Cees Bruggemans: SA job trends worrisome
by Cees Bruggemans
On a year-ago basis, formal SA employment at registered businesses and other organisations DROPPED by 20 000. In the case of the public sector there was still a gain of 59 000, but private formal jobs declined by 79 000, a 1% rate of decline.
This is worrisome as the public sector has by now run out of fiscal runway. Years immediately ahead will likely see less generous hiring.

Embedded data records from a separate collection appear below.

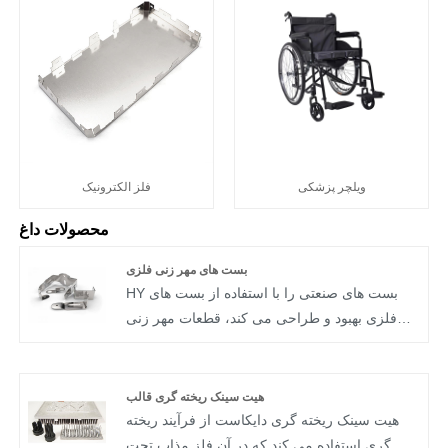
ویلچر پزشکی
فلز الکترونیک
محصولات داغ
بست های مهر زنی فلزی
HY بست های صنعتی را با استفاده از بست های
فلزی بهبود و طراحی می کند، قطعات مهر زنی
فلزی با قیمت پایین تر و راه حل های جایگزین
کارآمدتر را ارائه می دهد. مهر زنی فلزی معمولاً در
تقریباً در هر صنعتی از جمله برق، خودرو، لوازم
هیت سینک ریخته گری قالب
خانگی و ساخت و ساز استفاده می شود.
هیت سینک ریخته گری دایکاست از فرآیند ریخته
گری استفاده می کند که در آن فلز مذاب تحت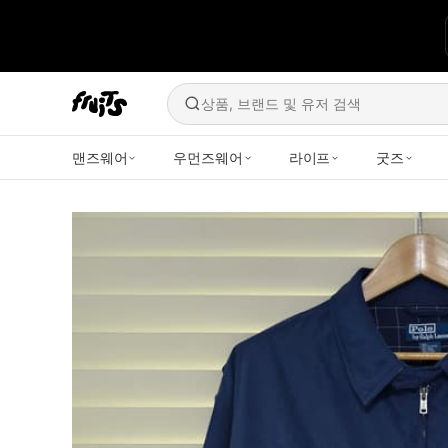
상품, 브랜드 및 유저 검색
맨즈웨어
우먼즈웨어
라이프
굿즈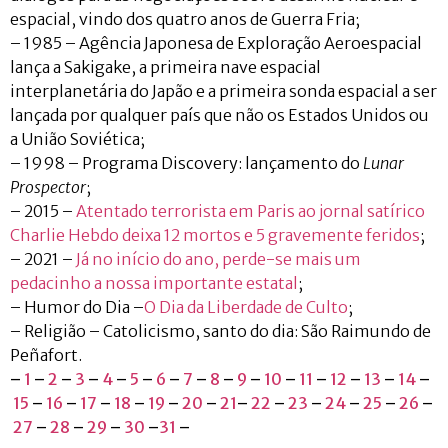
espacial, vindo dos quatro anos de Guerra Fria;
– 1985 – Agência Japonesa de Exploração Aeroespacial
lança a Sakigake, a primeira nave espacial
interplanetária do Japão e a primeira sonda espacial a ser
lançada por qualquer país que não os Estados Unidos ou
a União Soviética;
– 1998 – Programa Discovery: lançamento do
Lunar
Prospector
;
– 2015 –
Atentado terrorista em Paris ao jornal satírico
Charlie Hebdo deixa 12 mortos e 5 gravemente feridos
;
– 2021 –
Já no início do ano, perde-se mais um
pedacinho a nossa importante estatal
;
– Humor do Dia –
O Dia da Liberdade de Culto
;
– Religião – Catolicismo, santo do dia: São Raimundo de
Peñafort.
–
1
–
2
–
3
–
4
–
5
–
6
–
7
–
8
–
9
–
10
–
11
–
12
–
13
–
14
–
15
–
16
–
17
–
18
–
19
–
20
–
21
–
22
–
23
–
24
–
25
–
26
–
27
–
28
–
29
–
30
–
31
–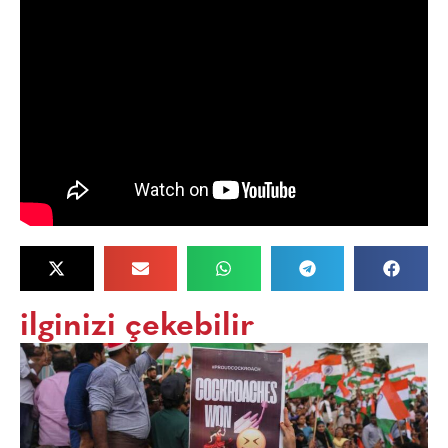
ilginizi çekebilir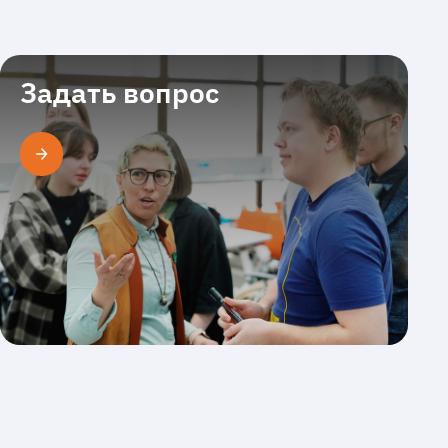
Задать вопрос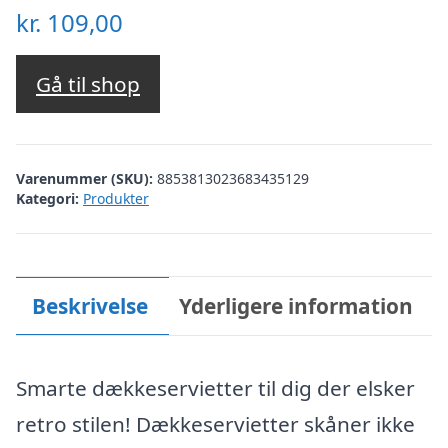
kr.
109,00
Gå til shop
Varenummer (SKU):
8853813023683435129
Kategori:
Produkter
Beskrivelse
Yderligere information
Smarte dækkeservietter til dig der elsker
retro stilen! Dækkeservietter skåner ikke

The private sector rate of decline reflects a very slow growth environment and a focus on cost control, especially the wage bill, typical of constrained circumstance.
Average monthly salary gains by the deployed formal labour force, after including bonuses and overtime, still increased by 6.9% in late 2014.
But when you deduct the overall job loss of 0.2%, you are left with 6.7%. When considering core CPI inflation is 5.8% (on which overall CPI inflation is likely to converge later this year as the oil windfall is left behind), that leaves real income gains of less than 1%, thin gruel indeed to drive the consumption economy.
It suggests high wage demands by unions don't necessarily change the overall wage bill picture much, as businesses will make adjustments in labour force numbers. The inflationary impact of any high wage demands for similar reasons may fail to connect particularly strongly, except perhaps industry specific in some instances.
Both job data and real income data reflect a very slow economy of barely 1.5% growth momentum. That won't change quickly on current trends.